Nanocrystalline (nc) materials have high strength but usually low ductility, which has been a major issue for use in structural applications. Deformation twinning has been shown to be effective in simultaneously improving strength and ductility, thus it is critical to understand the mechanisms of deformation twinning so that design nc materials can be designed for superior mechanical properties. However, there is no theoretical model to describe all of the experimental observations on deformation twinning in nc materials, in large part because several factors are not well understood. These include the mechanisms governing the effects of grain size and generalized planar fault energies (GPFEs) on the nucleation of deformation twins and stacking faults and the effect of GPFEs on the spacing of twin boundaries. These issues constitute the basis of the proposed research. Experiments will be done on nanocrystalline fcc Al, Ni, and Cu films with controlled grain sizes and very narrow grain size distributions synthesized using pulsed laser deposition. The films will be deformed by nanoindentation, and subsequently investigated by high-resolution transmission electron microscopy to obtain statistical information on deformation twins and stacking faults as a function of the deformation variables. Nanocrystalline Al, Ni and Cu samples processed by surface mechanical attrition, which produces a range of nano-grain sizes from the sample surface to a depth of several tens of micrometers, will also be investigated. The fundamental mechanisms derived from these experiments will provide a basis for future modeling that can take into account the effects of both grain size and GPFEs.

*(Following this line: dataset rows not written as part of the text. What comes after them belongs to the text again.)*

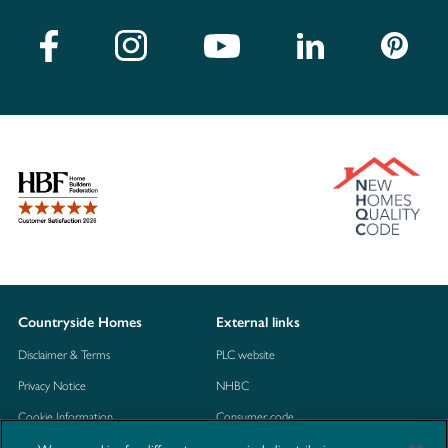
Countryside Homes
External links
Disclaimer & Terms
PLC website
Privacy Notice
NHBC
Cookie Information
Consumer code
Modern Slavery Statement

NON-TECHNICAL SUMMARY: This project will provide insights into the physics of nanomaterials and fundamental knowledge for guiding the design of tough and strong nanomaterials. This is critical for industrial applications such as medical implants, aerospace structures and energy efficient transportation vehicles. The project addresses training of graduate and undergraduate students at NCSU, and collaborations with NC A&T State University to attract minority students into the graduate program at NCSU. The outreach will also involve the annual ASM Materials Camp for High-School seniors and a new Science Saturday Program for high-school and middle school students. These students will be exposed to recent developments in new materials, nanoscale experimental techniques, and correlations with materials properties. The PIs have an established record of research collaboration and supervision of graduate and undergraduate students from NC A&T (a minority institution). The PIs teach a series of courses, through distance education, to students from this minority institution.
Nanocrystalline materials have high strength but usually low ductility, which has been a major issue for their structural applications. Deformation twinning has been shown to be effective in simultaneously improving strength and ductility. Therefore, it is critical to understand the mechanisms of deformation twinning so as to design nc materials for superior mechanical properties. However, our understanding is still limited. In this project, we have studied the grain size effect and alloying element effect on the deformation twinning. It is found that there is an optimum grain size range for deformation twinning. The grain sizes should be made to fall in the range of optimum grain size so that the alloy can produce the best mechanical properties. Adding alloy element is also found to affect the optimum grain size, but this effect is weaker than predicted by the stacking fault effect, which is caused by the fact that the alloy element affect the stacking fault energy and twin fault energy in a different way. We also probed the mechanisms that produce zero-strain twinning, a unique feature for nanocrystalline metals. We have gained enough fundamental understanding on the deformation mechanisms in nanocrystalline metals that we are now ready to develop a comprehensive analytical to model to take into account of the grain size effect, the alloying effect and the generalized planar fault energy effect. The outcome from this project will provide guidance for the design of tough and strong nanomaterials for industrial applications such as medical implants, aerospace structures and energy efficient transportation vehicles.